The EU Copyright Directive is a Directive that has been enforced in order to limit the manner in which copyrighted content is shared on online platforms, as well as to accommodate the copyright law to the new digital era.
However, not everyone agrees with the proposed changes. Hardly any Directive has attracted so much attention of the general public in recent times, including social media users, academics and technology leaders. In addition, it has been quite a while since any Directive has divided Members of the Parliament in such an overt and contentious way.
The main reason for such a fierce division lies in the assurance of opponents who claim that the EU Copyright Directive will change the Internet as we know it and, by whom, this Directive is often labeled as a “censorship machine”. On the other hand, the proposed solutions in this Directive strongly affect interests of the Internet giants such as Google, Facebook, YouTube and many more. This is because the EU Copyright Directive gives advantage and offers fair compensation to artists and other content creators. The internet platforms will be obliged to invest large amounts of money in order to prevent any copyright infringements.
The most controversial part of the EU Copyright Directive boils down to two Articles – Article 11 and Article 13, which sparked a ferocious debate between Internet companies and right holders.
Article 11 has introduced the so-called “link tax”, which aims to ensure legal recognition of press publishers as right holders. The driving force behind such a measure is the fact that newspapers do not have control over their content, which is being used by internet platforms without any remuneration in return.
Article 13 was the object to numerous speculations from the moment it was published. This Article is part of the new EU Copyright Directive that regulates how online sharing services should approach the copyright-protected content, e.g., YouTube. The main aim of this Article is to funnel more revenue from tech giants towards artists and journalists.
The purpose behind this Article is to force the news aggregate platforms to make payments, in order to use links from the news websites. In order to fulfill these intentions, press publishers are granted a two-year term of protection in copyrighted work.
The mentioned Article primarily refers to services that provide access to “protected works or other protected subject-matter uploaded by its users” to the public. There is one more condition in order to apply these rules – the service must have been available in the EU for more than three years or to have an annual turnover of more than € 10m.

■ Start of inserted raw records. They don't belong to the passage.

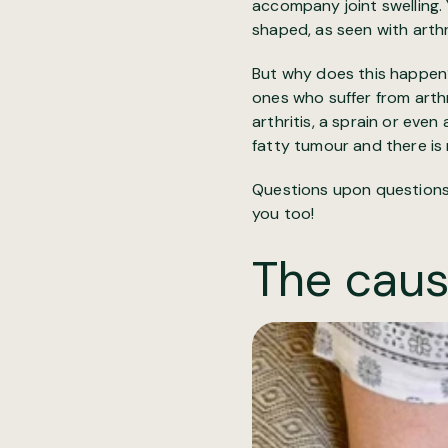
accompany joint swelling. 
shaped, as seen with arthri
But why does this happen?
ones who suffer from arth
arthritis, a sprain or eve
fatty tumour and there is 
Questions upon questions, 
you too!
The caus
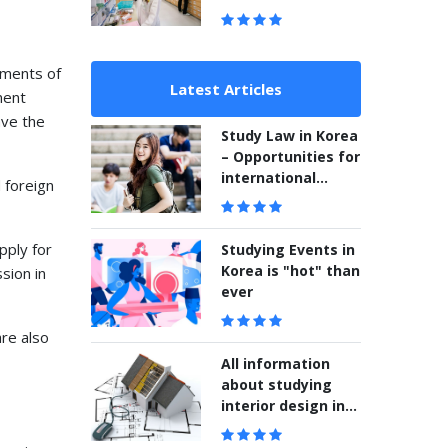
ements of
Latest Articles
ment
ave the
Study Law in Korea
– Opportunities for
international
 foreign
students
pply for
Studying Events in
Korea is "hot" than
sion in
ever
are also
All information
about studying
interior design in
Korea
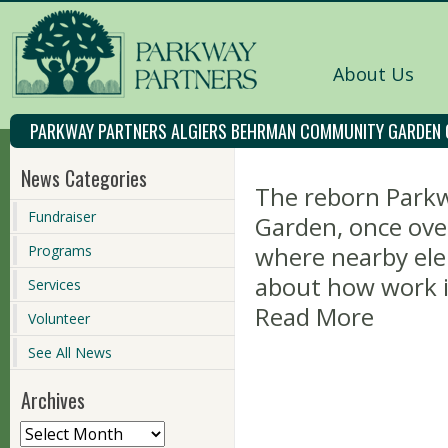
About Us
PARKWAY PARTNERS ALGIERS BEHRMAN COMMUNITY GARDEN
News Categories
The reborn Park
Fundraiser
Garden, once ove
where nearby ele
Programs
about how work i
Services
Read More
Volunteer
See All News
Archives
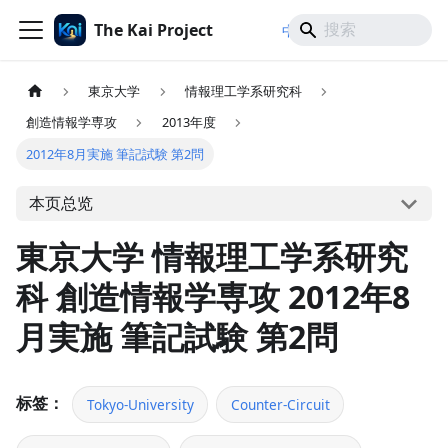
The Kai Project
/
/
中文
日本語
English
東京大学
情報理工学系研究科
創造情報学専攻
2013年度
2012年8月実施 筆記試験 第2問
本页总览
東京大学 情報理工学系研究
科 創造情報学専攻 2012年8
月実施 筆記試験 第2問
标签：
Tokyo-University
Counter-Circuit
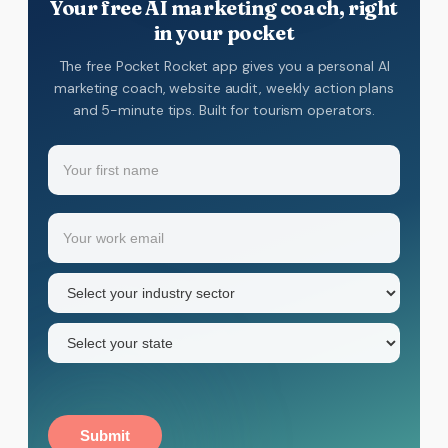
Your free AI marketing coach, right
in your pocket
The free Pocket Rocket app gives you a personal AI
marketing coach, website audit, weekly action plans
and 5-minute tips. Built for tourism operators.
Name
(Required)
Your
Email
(Required)
first
name
Industry
sector
(Required)
State
(Required)
Submit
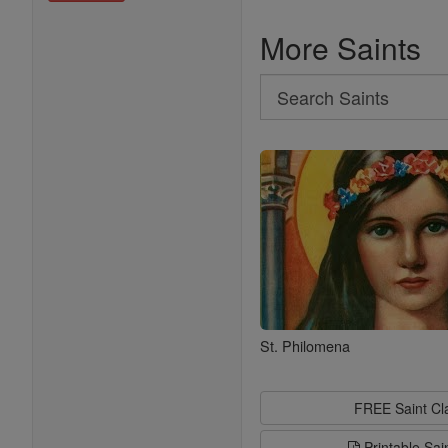
More Saints
Search
Search
Saints
St. Philomena
FREE Saint C
Printable Sai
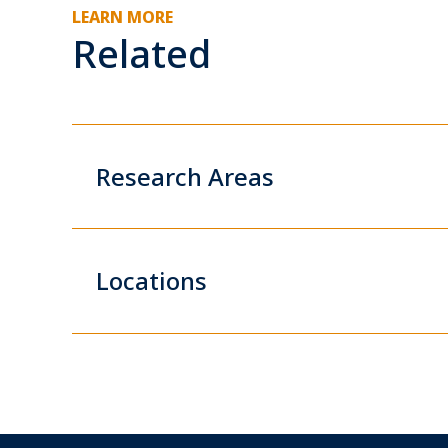
LEARN MORE
Related
Research Areas
Locations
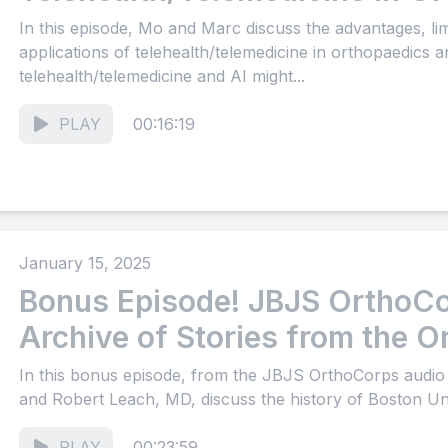
In this episode, Mo and Marc discuss the advantages, limi
applications of telehealth/telemedicine in orthopaedics
telehealth/telemedicine and AI might...
PLAY
00:16:19
January 15, 2025
Bonus Episode! JBJS OrthoCo
Archive of Stories from the O
Community (Part 17)
In this bonus episode, from the JBJS OrthoCorps audi
and Robert Leach, MD, discuss the history of Boston Uni
PLAY
00:23:59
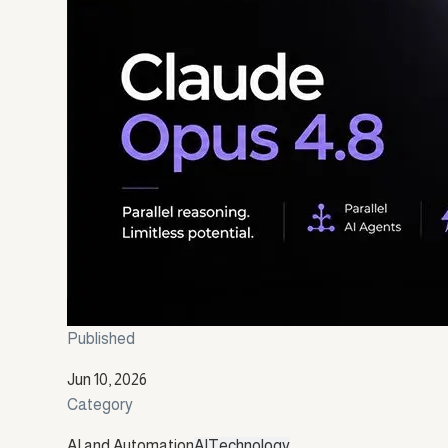
Published
Jun 10, 2026
Category
AI and Automation
AI
Technology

In practice, Article 13 means that any website that uses copyright protected work needs to get permission from the rights holders through a licensing agreement. Before the EU Copyright Directive, internet platforms such as YouTube were not responsible for copyright violations, but had to remove that content. However, this Directive has shifted responsibility towards online platforms for copyright infringements.
Newly introduced liability is forcing online platforms to filter everything uploaded by its users, in order to prevent any misuse of copyright-protected content. Since every single minute, 400 hours of video are uploaded to YouTube, that scope cannot be handled by humans. This means that there will be a necessity for an automated system that might not be affordable for small businesses. Furthermore, opponents have warned that algorithms are prone to mistakes and there is a possibility to take down the legitimately used content.
In a digital era, when almost everyone uses different social networks, memes and GIFs are well known to everybody. This Article precisely entered confusion about the future of memes and GIFs since they are based on copyrighted scenes from TV and movies. Critics claimed that this rule could have a detrimental effect on creativity. However, the European Parliament especially emphasized that memes are “specifically excluded” from the Directive, which means that creative ones will not be damaged by this rule.
It is also important to highlight that Article 3.1 provides mandatory exceptions in order to avoid menace to scientific development. In other words, research organizations and cultural heritage institutions are granted approval for reproduction and extraction, in order to carry out the text necessary for scientific research.
Having in mind all the above-mentioned, the biggest challenge of the 21st century is to suppress online piracy and to compensate the right holders with fair remunerations for their effort and work. It is evident that the EU Copyright Directive is a huge step forward for consumers and creatives. This Directive is a possibility to correct the injustice, which has enabled a couple of strong companies to profit from creatives and journalists, whose work they depend on. Hopefully, this innovation will make the Internet ready for the future and a place that will provide benefit to all of its users.